Bad weather is seen as a possible cause for the crash of a small passenger plane in Nepal that was navigating between mountains in an area that's popular for treks and sightseeing. The plane, with a crew of three and 20 passengers, reportedly flew into the side of a mountain.
"All 23 people, including three crew members and two infants, who were on board the ill-fated Tara Twin-Otter plane, were killed in the crash at a remote location in Myagdi district of western Nepal," The Himalayan Times reports, citing local civil aviation officials.
The newspaper adds that two of the passengers were foreigners — a woman from China and a man from Kuwait. It also says that the airline has said the plane was a new one, with less than 300 hours of flying time logged.
Emergency crews were hampered by bad weather as they searched for the plane, which lost contact with air traffic control shortly after takeoff in Pokhara, Nepal's second-largest city, which lies about 125 miles west-northwest of Kathmandu. Its destination was Jomsom, in a conservation area to the north.

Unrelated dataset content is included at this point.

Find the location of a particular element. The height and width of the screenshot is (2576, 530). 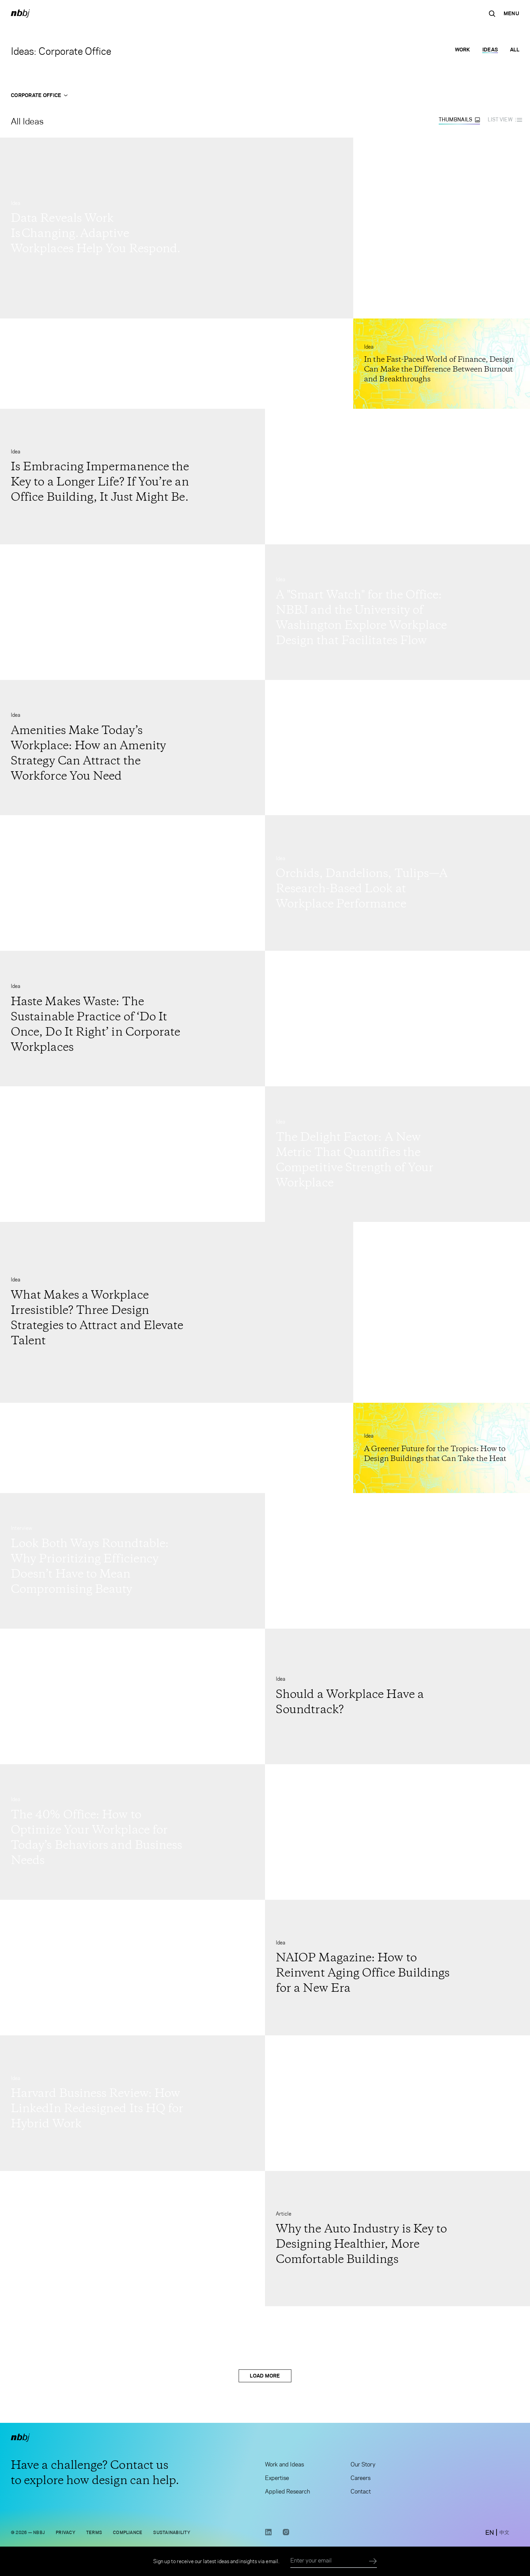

NPR's Julie McCarthy reports that investigators are looking into a possible connection between the crash and an avalanche that had been blanketing the area with a huge dust cloud since Tuesday.
Nepal has a history of poor aviation safety, but Nepali media report that stricter safety regulations by the country's Civil Aviation Authority had begun producing results. Before Wednesday, there hadn't been a fatal crash of a scheduled flight since February 2014.